Your instructions:
Lines below containing the word "appareil" should be copied out.

Data to examine:
****

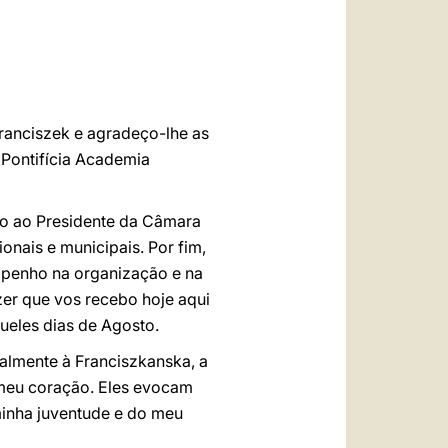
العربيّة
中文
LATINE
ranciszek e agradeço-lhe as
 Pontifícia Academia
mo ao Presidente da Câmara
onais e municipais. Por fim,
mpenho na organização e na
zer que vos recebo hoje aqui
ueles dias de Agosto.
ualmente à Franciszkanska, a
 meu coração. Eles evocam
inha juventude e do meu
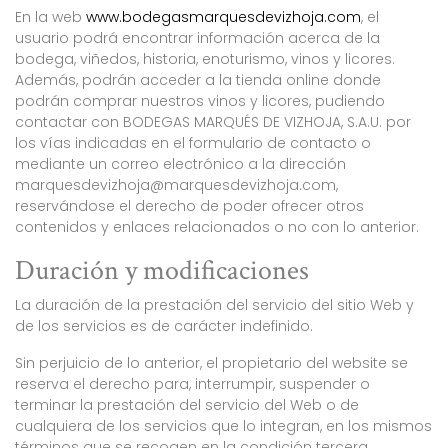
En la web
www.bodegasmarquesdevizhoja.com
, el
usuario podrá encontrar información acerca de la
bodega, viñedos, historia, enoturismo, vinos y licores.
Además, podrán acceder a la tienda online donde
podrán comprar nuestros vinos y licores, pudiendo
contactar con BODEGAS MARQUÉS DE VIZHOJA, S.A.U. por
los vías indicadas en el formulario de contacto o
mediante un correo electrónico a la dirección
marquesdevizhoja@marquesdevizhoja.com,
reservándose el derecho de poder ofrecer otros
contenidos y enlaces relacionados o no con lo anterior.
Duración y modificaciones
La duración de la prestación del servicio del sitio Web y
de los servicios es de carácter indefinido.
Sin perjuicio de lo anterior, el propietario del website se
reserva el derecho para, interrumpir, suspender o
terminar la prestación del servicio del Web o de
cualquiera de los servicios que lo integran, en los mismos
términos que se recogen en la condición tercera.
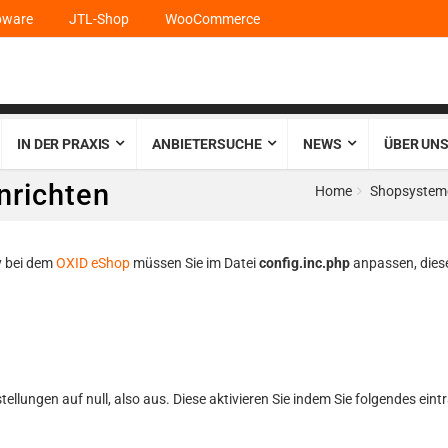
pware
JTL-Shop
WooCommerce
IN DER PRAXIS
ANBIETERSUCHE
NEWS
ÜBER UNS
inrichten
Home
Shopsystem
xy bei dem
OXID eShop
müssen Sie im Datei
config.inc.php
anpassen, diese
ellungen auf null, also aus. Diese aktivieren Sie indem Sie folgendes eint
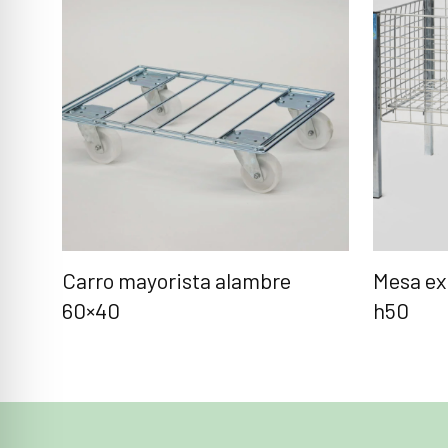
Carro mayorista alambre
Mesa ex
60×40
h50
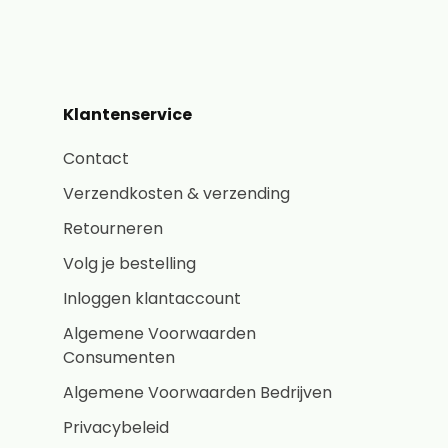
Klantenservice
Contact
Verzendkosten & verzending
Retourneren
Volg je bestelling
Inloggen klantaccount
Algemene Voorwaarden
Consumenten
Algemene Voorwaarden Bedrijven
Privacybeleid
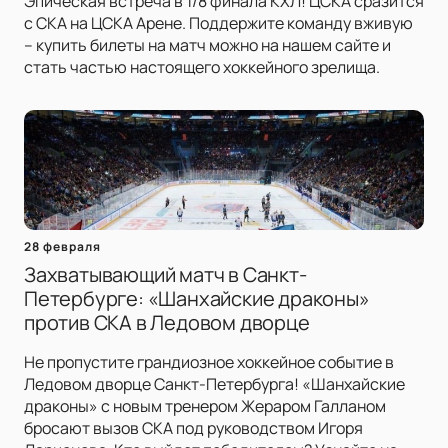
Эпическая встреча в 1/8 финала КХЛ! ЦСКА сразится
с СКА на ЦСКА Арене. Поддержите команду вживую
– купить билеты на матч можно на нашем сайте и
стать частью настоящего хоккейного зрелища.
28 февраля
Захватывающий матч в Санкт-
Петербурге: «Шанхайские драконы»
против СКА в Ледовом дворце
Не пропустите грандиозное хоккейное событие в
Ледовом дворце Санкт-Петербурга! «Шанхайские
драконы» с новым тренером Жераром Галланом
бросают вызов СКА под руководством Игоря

****

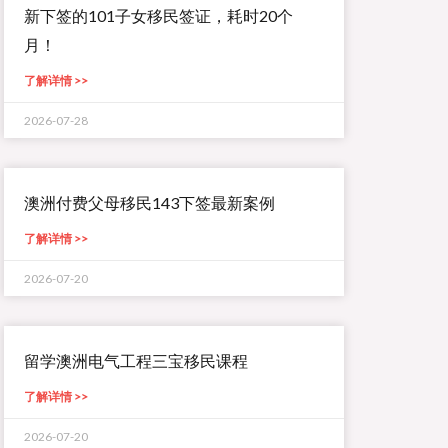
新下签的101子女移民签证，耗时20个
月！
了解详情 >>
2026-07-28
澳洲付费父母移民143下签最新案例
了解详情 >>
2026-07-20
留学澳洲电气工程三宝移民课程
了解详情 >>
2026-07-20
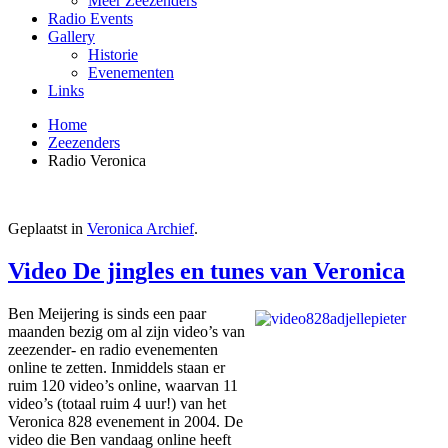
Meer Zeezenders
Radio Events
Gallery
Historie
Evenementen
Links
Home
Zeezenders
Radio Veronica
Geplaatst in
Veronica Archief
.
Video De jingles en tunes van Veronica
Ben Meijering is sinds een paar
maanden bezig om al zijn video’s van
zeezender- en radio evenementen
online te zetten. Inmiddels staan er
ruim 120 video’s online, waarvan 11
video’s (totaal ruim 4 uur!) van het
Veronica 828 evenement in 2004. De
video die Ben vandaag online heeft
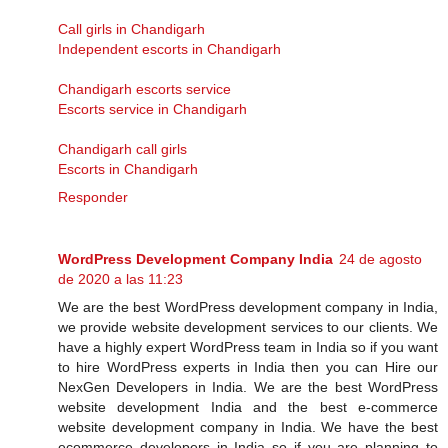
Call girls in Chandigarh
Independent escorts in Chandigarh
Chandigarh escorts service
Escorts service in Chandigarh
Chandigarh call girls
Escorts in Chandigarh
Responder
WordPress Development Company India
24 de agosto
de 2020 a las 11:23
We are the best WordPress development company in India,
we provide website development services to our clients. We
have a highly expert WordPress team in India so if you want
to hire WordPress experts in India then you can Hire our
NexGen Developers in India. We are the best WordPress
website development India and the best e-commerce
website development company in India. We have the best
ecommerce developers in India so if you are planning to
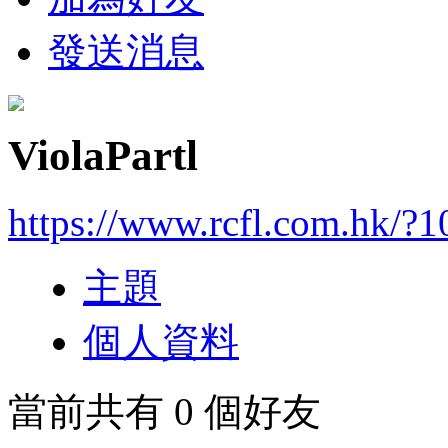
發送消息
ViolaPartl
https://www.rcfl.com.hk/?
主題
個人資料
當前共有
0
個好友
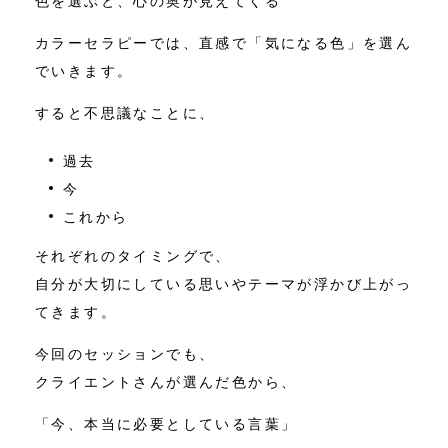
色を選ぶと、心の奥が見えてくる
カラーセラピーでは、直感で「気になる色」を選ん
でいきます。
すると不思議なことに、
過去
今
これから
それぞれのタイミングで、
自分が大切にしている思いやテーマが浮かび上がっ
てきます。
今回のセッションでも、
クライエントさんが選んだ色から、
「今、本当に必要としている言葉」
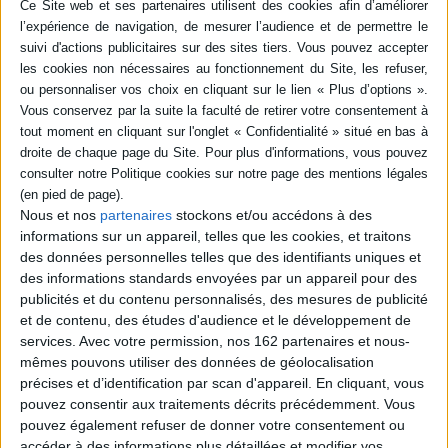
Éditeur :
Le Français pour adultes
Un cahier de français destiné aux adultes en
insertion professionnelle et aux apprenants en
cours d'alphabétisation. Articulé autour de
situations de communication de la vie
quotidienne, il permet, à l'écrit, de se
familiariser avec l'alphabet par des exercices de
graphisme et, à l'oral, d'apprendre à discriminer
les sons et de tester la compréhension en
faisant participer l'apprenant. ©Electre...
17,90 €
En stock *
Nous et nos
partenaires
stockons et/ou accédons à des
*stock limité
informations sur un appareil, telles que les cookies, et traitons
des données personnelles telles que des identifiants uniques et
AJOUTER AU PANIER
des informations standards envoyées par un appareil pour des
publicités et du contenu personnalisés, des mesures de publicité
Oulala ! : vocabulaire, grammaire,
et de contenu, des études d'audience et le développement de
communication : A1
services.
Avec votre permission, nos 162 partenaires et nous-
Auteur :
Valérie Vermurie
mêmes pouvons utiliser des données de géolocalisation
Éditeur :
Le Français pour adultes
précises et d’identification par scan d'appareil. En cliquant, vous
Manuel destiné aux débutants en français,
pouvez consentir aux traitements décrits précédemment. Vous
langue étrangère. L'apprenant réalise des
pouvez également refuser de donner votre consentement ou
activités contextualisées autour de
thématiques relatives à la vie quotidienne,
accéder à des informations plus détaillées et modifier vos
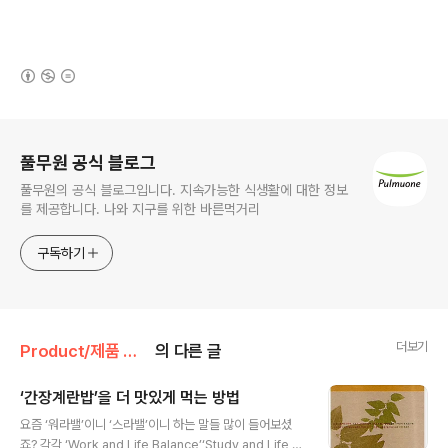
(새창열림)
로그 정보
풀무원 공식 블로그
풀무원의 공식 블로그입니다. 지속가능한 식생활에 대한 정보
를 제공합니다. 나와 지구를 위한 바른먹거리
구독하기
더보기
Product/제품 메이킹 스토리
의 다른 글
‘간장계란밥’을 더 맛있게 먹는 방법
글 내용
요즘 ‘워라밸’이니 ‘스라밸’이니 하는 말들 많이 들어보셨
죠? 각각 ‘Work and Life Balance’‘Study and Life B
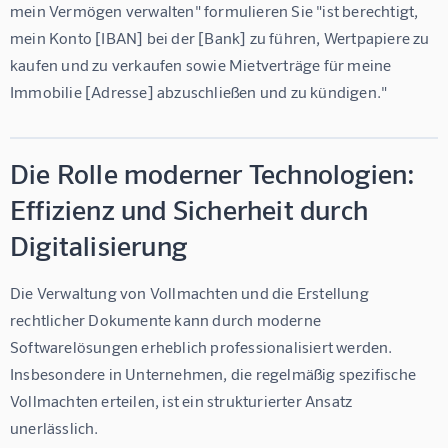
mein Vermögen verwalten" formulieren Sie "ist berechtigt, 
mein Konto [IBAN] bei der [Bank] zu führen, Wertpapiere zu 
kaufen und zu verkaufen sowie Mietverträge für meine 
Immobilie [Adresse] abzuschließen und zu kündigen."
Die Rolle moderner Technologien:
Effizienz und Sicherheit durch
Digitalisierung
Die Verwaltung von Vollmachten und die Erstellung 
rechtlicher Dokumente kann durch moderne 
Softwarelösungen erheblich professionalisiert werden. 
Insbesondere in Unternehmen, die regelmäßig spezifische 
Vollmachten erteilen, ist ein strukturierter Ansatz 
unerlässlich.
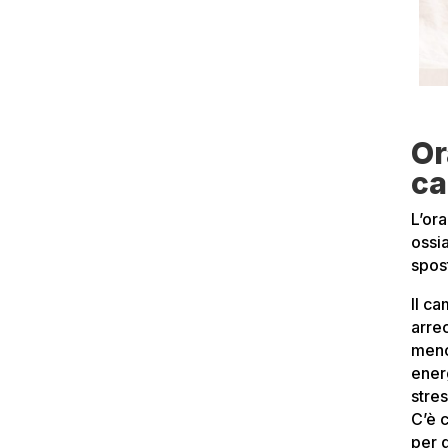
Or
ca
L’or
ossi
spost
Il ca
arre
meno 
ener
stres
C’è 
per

****

Exercise answer:
informations sur un appareil, telles que les cookies, et traitons
des informations standards envoyées par un appareil pour des
précises et d’identification par scan d'appareil. En cliquant, vous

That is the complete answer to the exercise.